Technology designed for astronauts on Mars by Northeastern University students to go on display at Boston Museum of Science

Northeastern’s Mars Rover team designed, built, and tested a prototype mars rover for the University Rover Challenge sponsored by the Mars Society. Photo by Adam Glanzman/Northeastern University

In honor of the 50th anniversary of the Moon landing, Northeastern students will be showing off the technology they’ve designed to help humanity take its next giant leap: putting astronauts on Mars. 

In the past few months, Northeastern students have competed in two engineering challenges to design and build equipment to help astronauts on the red planet. One group of students has built a drill to extract water from beneath the planet’s surface. The other group built a rover to accompany and assist astronauts as they work.

Both projects will be on display in the exhibit halls of Boston’s Museum of Science this weekend, as part of a two-day event celebrating the Moon landing and the future of space exploration. 

“We’re being invited to the same event as a past Apollo engineer,” says Tom Degen, a fourth-year mechanical engineering student who led the Mars rover team. “It’s just incredible.”

Degen and 15 of his fellow students flew to Utah at the end of May to compete in the Mars Society’s University Rover Challenge.
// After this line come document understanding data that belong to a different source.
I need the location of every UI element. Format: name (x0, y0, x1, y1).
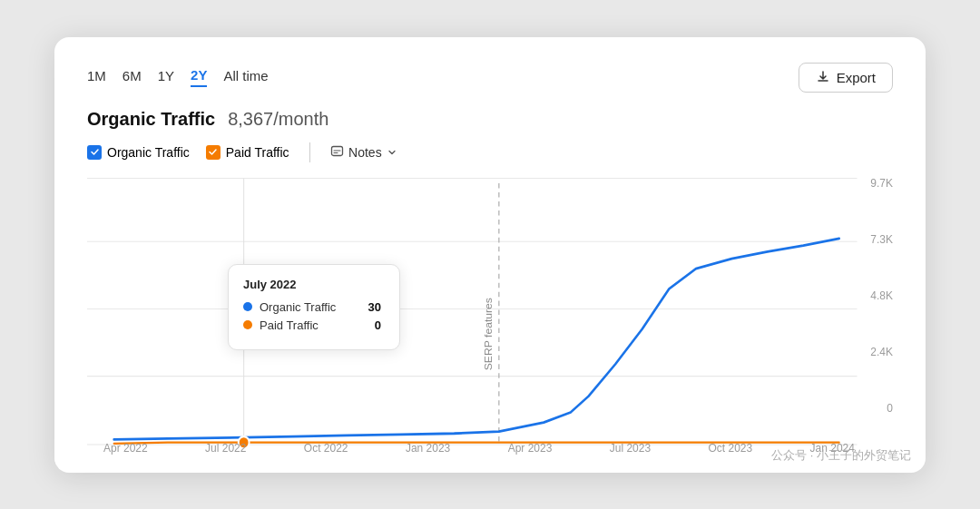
checkmark-icon (90, 147, 100, 157)
tooltip: July 2022 Organic Traffic 30 Paid Traffi… (228, 264, 400, 350)
tooltip-label-organic: Organic Traffic (260, 300, 361, 314)
tooltip-val-organic: 30 (368, 300, 381, 314)
organic-traffic-label: Organic Traffic (107, 145, 190, 160)
tooltip-row-paid: Paid Traffic 0 (243, 318, 381, 332)
x-label-oct2022: Oct 2022 (304, 442, 348, 455)
time-filters: 1M 6M 1Y 2Y All time (87, 67, 269, 87)
legend-paid-traffic[interactable]: Paid Traffic (206, 145, 289, 160)
x-label-jan2024: Jan 2024 (810, 442, 855, 455)
metric-title: Organic Traffic (87, 109, 215, 130)
chart-svg: SERP features (87, 173, 893, 455)
notes-label: Notes (348, 145, 382, 160)
paid-traffic-checkbox[interactable] (206, 145, 220, 160)
y-label-5k: 4.8K (858, 289, 893, 302)
y-label-7k: 7.3K (858, 233, 893, 246)
paid-traffic-label: Paid Traffic (226, 145, 289, 160)
x-label-apr2022: Apr 2022 (103, 442, 148, 455)
chevron-down-icon (387, 147, 397, 158)
export-button[interactable]: Export (799, 63, 893, 93)
svg-text:SERP features: SERP features (484, 297, 494, 369)
metric-row: Organic Traffic 8,367/month (87, 109, 893, 130)
checkmark-icon-2 (208, 147, 218, 157)
notes-icon (330, 145, 344, 159)
y-label-0: 0 (858, 402, 893, 415)
metric-value: 8,367/month (228, 109, 328, 130)
legend-divider (309, 142, 311, 162)
legend-row: Organic Traffic Paid Traffic Notes (87, 142, 893, 162)
filter-all-time[interactable]: All time (223, 68, 268, 86)
filter-1m[interactable]: 1M (87, 68, 106, 86)
x-label-jul2023: Jul 2023 (610, 442, 651, 455)
tooltip-dot-paid (243, 320, 252, 329)
top-bar: 1M 6M 1Y 2Y All time Export (87, 63, 893, 93)
filter-1y[interactable]: 1Y (158, 68, 174, 86)
tooltip-val-paid: 0 (375, 318, 381, 332)
tooltip-label-paid: Paid Traffic (260, 318, 368, 332)
x-label-oct2023: Oct 2023 (709, 442, 753, 455)
organic-traffic-checkbox[interactable] (87, 145, 102, 160)
x-label-jul2022: Jul 2022 (205, 442, 246, 455)
tooltip-dot-organic (243, 302, 252, 311)
y-label-10k: 9.7K (858, 177, 893, 190)
y-axis-labels: 0 2.4K 4.8K 7.3K 9.7K (858, 173, 893, 418)
x-label-jan2023: Jan 2023 (406, 442, 450, 455)
tooltip-date: July 2022 (243, 278, 381, 291)
y-label-2k: 2.4K (858, 346, 893, 358)
filter-2y[interactable]: 2Y (191, 67, 207, 87)
filter-6m[interactable]: 6M (122, 68, 142, 86)
export-icon (816, 70, 830, 84)
x-axis-labels: Apr 2022 Jul 2022 Oct 2022 Jan 2023 Apr … (103, 442, 855, 455)
chart-area: SERP features 0 2.4K 4.8K 7.3K 9.7K Apr … (87, 173, 893, 455)
legend-organic-traffic[interactable]: Organic Traffic (87, 145, 190, 160)
notes-button[interactable]: Notes (330, 145, 397, 160)
x-label-apr2023: Apr 2023 (508, 442, 553, 455)
tooltip-row-organic: Organic Traffic 30 (243, 300, 381, 314)
main-card: 1M 6M 1Y 2Y All time Export Organic Traf… (54, 37, 926, 473)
The competition challenged university students to build rovers capable of picking up and delivering objects to astronauts, servicing equipment, navigating autonomously across rough terrain, and searching for life in the samples they collected. It was Northeastern’s first year competing, and no other rookie teams were accepted.
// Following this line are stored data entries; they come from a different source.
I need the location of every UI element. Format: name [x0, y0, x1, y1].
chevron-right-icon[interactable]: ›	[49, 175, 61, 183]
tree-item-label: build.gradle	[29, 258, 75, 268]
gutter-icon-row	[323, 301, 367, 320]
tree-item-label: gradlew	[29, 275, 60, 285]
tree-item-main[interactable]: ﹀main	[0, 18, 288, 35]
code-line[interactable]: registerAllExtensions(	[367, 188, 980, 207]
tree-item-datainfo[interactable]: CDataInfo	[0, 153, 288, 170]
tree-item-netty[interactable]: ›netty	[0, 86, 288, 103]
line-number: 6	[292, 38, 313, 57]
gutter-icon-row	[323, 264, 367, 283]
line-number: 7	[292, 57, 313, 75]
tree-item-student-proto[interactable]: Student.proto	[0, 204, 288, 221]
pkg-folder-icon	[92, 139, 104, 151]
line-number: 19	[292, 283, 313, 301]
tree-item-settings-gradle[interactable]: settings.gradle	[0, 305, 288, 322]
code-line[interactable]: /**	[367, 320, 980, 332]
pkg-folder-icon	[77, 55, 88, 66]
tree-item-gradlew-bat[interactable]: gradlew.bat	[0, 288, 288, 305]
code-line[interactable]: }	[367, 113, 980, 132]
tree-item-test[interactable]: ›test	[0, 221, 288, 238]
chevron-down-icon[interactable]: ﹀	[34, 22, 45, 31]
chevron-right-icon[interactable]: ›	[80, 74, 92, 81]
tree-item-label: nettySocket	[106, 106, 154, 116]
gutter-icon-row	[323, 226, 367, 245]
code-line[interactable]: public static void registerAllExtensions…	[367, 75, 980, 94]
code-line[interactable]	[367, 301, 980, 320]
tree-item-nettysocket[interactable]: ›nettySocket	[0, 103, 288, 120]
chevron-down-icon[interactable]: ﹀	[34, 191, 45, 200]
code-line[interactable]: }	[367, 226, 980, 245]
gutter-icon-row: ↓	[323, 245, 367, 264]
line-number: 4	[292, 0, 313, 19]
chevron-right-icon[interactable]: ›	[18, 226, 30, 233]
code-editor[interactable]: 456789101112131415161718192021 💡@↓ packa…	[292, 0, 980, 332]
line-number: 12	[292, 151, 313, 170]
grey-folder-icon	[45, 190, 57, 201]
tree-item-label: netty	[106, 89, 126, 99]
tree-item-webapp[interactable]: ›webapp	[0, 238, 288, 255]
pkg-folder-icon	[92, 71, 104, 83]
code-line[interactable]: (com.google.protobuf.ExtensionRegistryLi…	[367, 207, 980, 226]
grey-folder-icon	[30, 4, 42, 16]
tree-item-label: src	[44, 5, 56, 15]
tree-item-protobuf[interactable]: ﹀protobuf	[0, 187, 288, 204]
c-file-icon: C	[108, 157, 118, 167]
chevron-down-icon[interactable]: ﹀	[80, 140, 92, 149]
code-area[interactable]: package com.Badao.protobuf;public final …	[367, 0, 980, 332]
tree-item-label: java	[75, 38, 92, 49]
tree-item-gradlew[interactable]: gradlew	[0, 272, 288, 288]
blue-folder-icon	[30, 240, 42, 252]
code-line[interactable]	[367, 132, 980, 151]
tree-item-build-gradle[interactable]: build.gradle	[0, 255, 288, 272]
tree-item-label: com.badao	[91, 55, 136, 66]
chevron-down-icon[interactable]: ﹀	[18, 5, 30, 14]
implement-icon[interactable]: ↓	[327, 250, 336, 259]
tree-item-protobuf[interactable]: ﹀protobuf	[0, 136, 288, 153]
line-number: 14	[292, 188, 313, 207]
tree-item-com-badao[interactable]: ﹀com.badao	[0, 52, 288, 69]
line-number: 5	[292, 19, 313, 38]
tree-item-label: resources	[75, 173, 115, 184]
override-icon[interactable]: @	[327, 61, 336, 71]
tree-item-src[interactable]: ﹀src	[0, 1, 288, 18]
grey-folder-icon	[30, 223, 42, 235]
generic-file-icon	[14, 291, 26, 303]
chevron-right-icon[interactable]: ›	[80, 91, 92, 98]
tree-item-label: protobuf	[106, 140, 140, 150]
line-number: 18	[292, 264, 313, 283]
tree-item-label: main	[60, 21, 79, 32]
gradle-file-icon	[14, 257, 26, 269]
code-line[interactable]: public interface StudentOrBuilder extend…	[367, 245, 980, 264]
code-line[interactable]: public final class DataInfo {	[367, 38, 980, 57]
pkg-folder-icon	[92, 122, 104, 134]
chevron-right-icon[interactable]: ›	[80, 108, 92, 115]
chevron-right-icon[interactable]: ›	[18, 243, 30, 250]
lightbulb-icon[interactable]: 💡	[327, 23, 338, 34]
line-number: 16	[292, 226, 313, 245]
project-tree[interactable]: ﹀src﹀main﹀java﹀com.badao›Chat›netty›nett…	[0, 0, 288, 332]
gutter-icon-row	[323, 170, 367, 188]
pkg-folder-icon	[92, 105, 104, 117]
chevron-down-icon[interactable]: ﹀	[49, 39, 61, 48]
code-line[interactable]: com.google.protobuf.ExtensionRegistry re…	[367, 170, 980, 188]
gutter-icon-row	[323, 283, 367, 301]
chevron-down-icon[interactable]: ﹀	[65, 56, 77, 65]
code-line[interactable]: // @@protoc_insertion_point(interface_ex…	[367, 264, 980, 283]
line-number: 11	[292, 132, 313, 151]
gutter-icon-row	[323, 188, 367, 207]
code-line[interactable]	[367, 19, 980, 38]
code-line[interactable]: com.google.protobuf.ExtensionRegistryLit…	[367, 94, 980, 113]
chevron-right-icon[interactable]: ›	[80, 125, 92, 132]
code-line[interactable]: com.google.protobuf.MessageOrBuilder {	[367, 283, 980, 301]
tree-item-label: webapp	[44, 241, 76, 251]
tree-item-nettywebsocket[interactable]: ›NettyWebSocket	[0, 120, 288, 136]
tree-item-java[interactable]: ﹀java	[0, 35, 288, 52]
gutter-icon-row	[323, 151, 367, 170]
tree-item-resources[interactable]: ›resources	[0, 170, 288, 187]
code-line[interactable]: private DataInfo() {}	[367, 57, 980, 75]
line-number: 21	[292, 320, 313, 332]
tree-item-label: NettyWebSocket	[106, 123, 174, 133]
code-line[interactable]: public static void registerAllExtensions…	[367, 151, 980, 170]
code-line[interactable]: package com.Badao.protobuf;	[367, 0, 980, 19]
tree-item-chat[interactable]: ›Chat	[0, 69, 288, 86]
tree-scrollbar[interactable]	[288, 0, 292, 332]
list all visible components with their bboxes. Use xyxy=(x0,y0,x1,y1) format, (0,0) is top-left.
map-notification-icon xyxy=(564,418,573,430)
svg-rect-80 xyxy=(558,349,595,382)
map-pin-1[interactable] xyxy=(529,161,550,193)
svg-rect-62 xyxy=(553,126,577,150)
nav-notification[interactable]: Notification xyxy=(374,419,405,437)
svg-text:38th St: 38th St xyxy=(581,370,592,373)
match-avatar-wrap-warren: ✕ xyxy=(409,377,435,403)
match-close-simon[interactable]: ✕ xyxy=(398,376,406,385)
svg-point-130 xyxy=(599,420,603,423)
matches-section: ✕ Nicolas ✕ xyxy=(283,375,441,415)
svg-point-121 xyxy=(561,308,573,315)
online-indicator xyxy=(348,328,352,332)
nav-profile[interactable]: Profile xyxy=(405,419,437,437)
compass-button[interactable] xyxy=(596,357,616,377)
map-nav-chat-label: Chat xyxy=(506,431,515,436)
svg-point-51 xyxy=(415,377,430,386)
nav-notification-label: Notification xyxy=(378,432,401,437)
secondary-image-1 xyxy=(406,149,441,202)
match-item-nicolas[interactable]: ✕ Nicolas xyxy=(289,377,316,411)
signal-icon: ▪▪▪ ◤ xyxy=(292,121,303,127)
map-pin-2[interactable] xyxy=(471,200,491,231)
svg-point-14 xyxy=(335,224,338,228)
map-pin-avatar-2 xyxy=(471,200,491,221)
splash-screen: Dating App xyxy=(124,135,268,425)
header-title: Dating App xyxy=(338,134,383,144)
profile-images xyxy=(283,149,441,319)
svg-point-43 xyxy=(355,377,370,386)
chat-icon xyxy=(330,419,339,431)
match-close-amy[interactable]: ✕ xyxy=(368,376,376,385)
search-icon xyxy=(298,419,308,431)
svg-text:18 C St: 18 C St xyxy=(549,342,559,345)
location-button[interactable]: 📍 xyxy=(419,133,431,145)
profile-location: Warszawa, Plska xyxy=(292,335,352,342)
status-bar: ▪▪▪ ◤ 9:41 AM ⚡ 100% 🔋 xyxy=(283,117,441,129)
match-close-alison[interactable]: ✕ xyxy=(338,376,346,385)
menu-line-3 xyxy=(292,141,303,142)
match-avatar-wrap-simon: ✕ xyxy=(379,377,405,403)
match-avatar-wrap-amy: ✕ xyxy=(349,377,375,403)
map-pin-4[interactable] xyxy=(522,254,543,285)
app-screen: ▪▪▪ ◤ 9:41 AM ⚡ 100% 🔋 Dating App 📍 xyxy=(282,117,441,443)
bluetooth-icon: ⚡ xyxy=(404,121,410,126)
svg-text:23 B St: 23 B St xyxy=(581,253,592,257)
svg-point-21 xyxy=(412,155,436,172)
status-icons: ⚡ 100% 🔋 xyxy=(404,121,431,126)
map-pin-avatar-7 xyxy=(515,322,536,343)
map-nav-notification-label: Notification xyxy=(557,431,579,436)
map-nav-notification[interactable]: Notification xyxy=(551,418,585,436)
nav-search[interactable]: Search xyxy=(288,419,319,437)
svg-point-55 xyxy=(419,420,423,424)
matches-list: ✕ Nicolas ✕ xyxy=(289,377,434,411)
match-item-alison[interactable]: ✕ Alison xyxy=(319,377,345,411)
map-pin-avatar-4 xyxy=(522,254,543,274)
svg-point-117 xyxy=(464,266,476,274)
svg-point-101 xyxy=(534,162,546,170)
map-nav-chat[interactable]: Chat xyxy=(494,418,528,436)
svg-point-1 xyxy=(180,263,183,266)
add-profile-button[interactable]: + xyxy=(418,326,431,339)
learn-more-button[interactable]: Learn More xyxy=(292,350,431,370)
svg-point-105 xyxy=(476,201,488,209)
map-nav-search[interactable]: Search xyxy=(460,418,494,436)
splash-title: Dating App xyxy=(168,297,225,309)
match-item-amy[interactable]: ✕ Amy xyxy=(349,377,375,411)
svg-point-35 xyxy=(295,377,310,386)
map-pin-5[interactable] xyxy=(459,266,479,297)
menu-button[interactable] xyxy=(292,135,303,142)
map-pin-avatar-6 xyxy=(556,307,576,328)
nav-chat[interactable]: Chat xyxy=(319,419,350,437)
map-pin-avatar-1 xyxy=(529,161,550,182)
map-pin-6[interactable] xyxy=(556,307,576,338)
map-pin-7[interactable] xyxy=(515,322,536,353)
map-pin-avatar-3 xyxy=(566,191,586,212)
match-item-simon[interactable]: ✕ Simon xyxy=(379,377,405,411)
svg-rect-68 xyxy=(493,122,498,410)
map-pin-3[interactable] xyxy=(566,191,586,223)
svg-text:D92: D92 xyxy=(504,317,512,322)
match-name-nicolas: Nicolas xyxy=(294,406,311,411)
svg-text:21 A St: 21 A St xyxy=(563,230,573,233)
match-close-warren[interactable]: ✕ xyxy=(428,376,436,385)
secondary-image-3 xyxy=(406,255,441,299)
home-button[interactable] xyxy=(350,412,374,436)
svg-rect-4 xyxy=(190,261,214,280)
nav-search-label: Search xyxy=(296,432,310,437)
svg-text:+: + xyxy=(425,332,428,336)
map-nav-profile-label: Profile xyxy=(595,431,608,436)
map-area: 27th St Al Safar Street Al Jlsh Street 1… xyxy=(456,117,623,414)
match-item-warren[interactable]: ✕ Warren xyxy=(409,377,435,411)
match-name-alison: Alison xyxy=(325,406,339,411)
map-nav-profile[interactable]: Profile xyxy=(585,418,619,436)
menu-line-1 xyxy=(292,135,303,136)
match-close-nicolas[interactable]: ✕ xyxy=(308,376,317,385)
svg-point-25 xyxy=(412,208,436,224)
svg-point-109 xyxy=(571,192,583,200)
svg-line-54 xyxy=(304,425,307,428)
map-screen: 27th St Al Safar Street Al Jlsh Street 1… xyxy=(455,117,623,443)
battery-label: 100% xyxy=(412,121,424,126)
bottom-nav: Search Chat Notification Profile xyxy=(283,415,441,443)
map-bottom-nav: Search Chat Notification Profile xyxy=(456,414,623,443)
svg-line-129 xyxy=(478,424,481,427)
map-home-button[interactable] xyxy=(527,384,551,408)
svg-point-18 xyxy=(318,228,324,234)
“Probably one of the most challenging things engineering-wise, was building a robotic arm from scratch, with all the limitations as far as how heavy it could be,” Degen says. “It needed to have a pretty far reach and still lift heavy things. That really made it a challenge for our engineers to build, but they did an amazing job with it, and I’m excited for people to see that.
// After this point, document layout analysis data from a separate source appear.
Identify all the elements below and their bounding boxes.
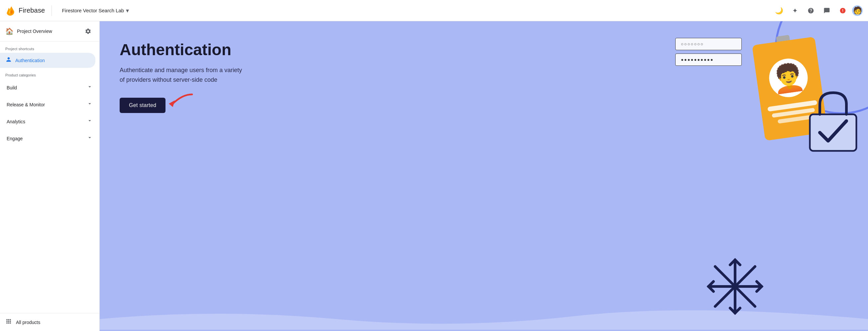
chevron-down-icon [87, 84, 93, 91]
build-label: Build [7, 85, 17, 90]
input-box-username: ○○○○○○○ [675, 38, 742, 50]
sidebar-item-release-monitor[interactable]: Release & Monitor [1, 97, 98, 112]
firebase-flame-icon [5, 6, 15, 16]
spark-button[interactable]: ✦ [788, 4, 802, 17]
help-button[interactable] [804, 4, 817, 17]
project-overview-text: Project Overview [17, 29, 52, 34]
sidebar-item-engage[interactable]: Engage [1, 130, 98, 146]
project-shortcuts-label: Project shortcuts [0, 41, 99, 53]
main-content: ○○○○○○○ ●●●●●●●●●● 🧑‍🦱 [100, 21, 868, 331]
chevron-down-icon-3 [87, 118, 93, 125]
analytics-label: Analytics [7, 119, 25, 124]
arrow-annotation [162, 91, 195, 112]
app-header: Firebase Firestore Vector Search Lab ▾ 🌙… [0, 0, 868, 21]
product-categories-label: Product categories [0, 68, 99, 79]
page-description: Authenticate and manage users from a var… [120, 65, 246, 85]
sidebar-item-analytics[interactable]: Analytics [1, 114, 98, 129]
release-monitor-label: Release & Monitor [7, 102, 45, 107]
dark-mode-button[interactable]: 🌙 [772, 4, 785, 17]
get-started-button[interactable]: Get started [120, 98, 165, 113]
asterisk-shape-illustration [705, 257, 765, 318]
svg-text:🧑‍🦱: 🧑‍🦱 [770, 60, 807, 96]
authentication-label: Authentication [15, 58, 45, 63]
home-icon: 🏠 [5, 27, 13, 35]
input-boxes-illustration: ○○○○○○○ ●●●●●●●●●● [675, 38, 742, 69]
header-right: 🌙 ✦ 🧑 [772, 4, 863, 17]
firebase-logo[interactable]: Firebase [5, 6, 45, 16]
alerts-button[interactable] [836, 4, 849, 17]
project-name: Firestore Vector Search Lab [62, 8, 124, 13]
cta-with-arrow: Get started [120, 98, 165, 113]
project-selector[interactable]: Firestore Vector Search Lab ▾ [59, 5, 132, 16]
page-title: Authentication [120, 41, 246, 59]
main-layout: 🏠 Project Overview Project shortcuts Aut… [0, 21, 868, 331]
all-products-label: All products [16, 320, 40, 325]
chevron-down-icon: ▾ [126, 7, 129, 14]
settings-button[interactable] [82, 25, 94, 37]
header-left: Firebase Firestore Vector Search Lab ▾ [5, 5, 132, 16]
lock-illustration [805, 88, 861, 155]
sidebar-item-authentication[interactable]: Authentication [0, 53, 95, 68]
project-overview-link[interactable]: 🏠 Project Overview [5, 27, 78, 35]
input-box-password: ●●●●●●●●●● [675, 54, 742, 66]
sidebar: 🏠 Project Overview Project shortcuts Aut… [0, 21, 100, 331]
chevron-down-icon-2 [87, 101, 93, 108]
firebase-brand-name: Firebase [19, 7, 45, 14]
notifications-button[interactable] [820, 4, 833, 17]
grid-icon [5, 318, 12, 326]
user-avatar[interactable]: 🧑 [852, 5, 863, 16]
content-area: Authentication Authenticate and manage u… [100, 21, 266, 133]
engage-label: Engage [7, 136, 23, 141]
chevron-down-icon-4 [87, 134, 93, 142]
person-icon [5, 56, 12, 64]
all-products-item[interactable]: All products [0, 313, 99, 331]
project-overview-section: 🏠 Project Overview [0, 21, 99, 41]
header-divider [52, 5, 52, 16]
svg-rect-12 [810, 114, 856, 151]
sidebar-item-build[interactable]: Build [1, 80, 98, 95]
Members of the rover team will be joined by students who participated in NASA’s Moon to Mars Ice and Prospecting Challenge and their robot, which is designed to drill into Mars and collect water that is frozen under the surface of the planet.

“It’s incredible to think that stuff that we’re working on could help inspire the robots that are one day going to go to Mars and do that,” says Dan McGann, a fourth-year engineering student who was the team leader on the robot project.

Most of the seven-member team also participated in the 2018 competition, which they won handily. This year, the competition was even more challenging, requiring the robot to drill through different soil layers that ranged from a sand-like consistency to aerated concrete. While their design worked as intended, their method of drilling struggled with the concrete layer.

 

“We’re still proud of it, because it helps NASA and the judges, who are using this as an opportunity to get ideas and learn from people’s mistakes,” McGann says. “It’s taught them something about how to better address this problem.”

McGann and his teammates will be showing off their robot at the Museum of Science on Saturday from 11 a.m. to 3 p.m., alongside the rover, which will be there both Friday and Saturday. 

“I haven’t been back to the Museum of Science since I was a little kid,” Degen says. “A big part of what inspired me to become an engineer was seeing all the cool exhibits that were there. I’m hoping we can do that for some other kids.”